Averages Quiz Set 020

Let the present ages of the three friends be a, b and c. We are given ${(b - 5) + (c - 5)}/2$ = 10. Which gives b + c = 30. We are also given ${(a - 3) + (b - 3) + (c - 3)}/3$ = 27, which gives a + b + c = 3 * 27 + 9 = 90. Putting b + c here we get a = 90 - (b + c) = 90 - 30 = 60 years.

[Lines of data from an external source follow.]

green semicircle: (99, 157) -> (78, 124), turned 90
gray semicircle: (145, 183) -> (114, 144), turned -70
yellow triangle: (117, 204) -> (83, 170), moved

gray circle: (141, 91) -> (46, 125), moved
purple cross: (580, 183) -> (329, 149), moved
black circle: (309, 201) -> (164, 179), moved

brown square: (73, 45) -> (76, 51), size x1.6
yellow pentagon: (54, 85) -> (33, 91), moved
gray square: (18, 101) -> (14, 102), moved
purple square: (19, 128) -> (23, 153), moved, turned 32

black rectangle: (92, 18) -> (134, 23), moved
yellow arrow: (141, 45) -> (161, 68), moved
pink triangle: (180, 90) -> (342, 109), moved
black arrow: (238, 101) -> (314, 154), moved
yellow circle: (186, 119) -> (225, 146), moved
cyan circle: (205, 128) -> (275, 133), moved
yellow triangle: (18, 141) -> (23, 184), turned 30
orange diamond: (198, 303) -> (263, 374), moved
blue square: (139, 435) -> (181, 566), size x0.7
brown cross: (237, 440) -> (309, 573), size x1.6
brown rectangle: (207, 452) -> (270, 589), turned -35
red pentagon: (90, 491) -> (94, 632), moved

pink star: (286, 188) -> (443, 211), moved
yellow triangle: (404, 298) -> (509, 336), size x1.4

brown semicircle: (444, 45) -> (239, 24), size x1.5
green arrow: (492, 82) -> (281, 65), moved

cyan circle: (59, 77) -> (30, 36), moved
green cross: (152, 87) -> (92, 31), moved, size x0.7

The runs already scored = scoring rate × overs = $4.3 × 20$ = 86. Required number of runs = 326 - 86 = 240 in 50 - 20 = 30 overs. Required rate = 240/30 = 8.

We have three equations (p + q)/2 = average of pq, (q + r)/2 = average of qr and (r + p)/2 = average of rp. Adding these three we get p + q + r = (average of pq + average of qr + average of rp) = (28 + 48 + 72) = 148. So p = 148 - (q + r) = 148 - (2 × average of q and r) = 148 - 2 × 48 = 52.

Let the total score of the class before grace marks be x. Then, by average formula $52 = x/24$, which gives x = $52 × 24 = 1248$. When grace marks = 8 are added for each of the 24 students, the new total becomes $1248 + 24 × 8 = 1440$, the new average becomes $1440/24 = 60$. TIP: As a shortcut, the new average = old average + grace marks.

Let the required average be x. Then $28x - (24 + 58) = 26 × (x - 1).$ which gives $28x - 82 = 26 × (x - 1).$ Solving for x we get x = 28.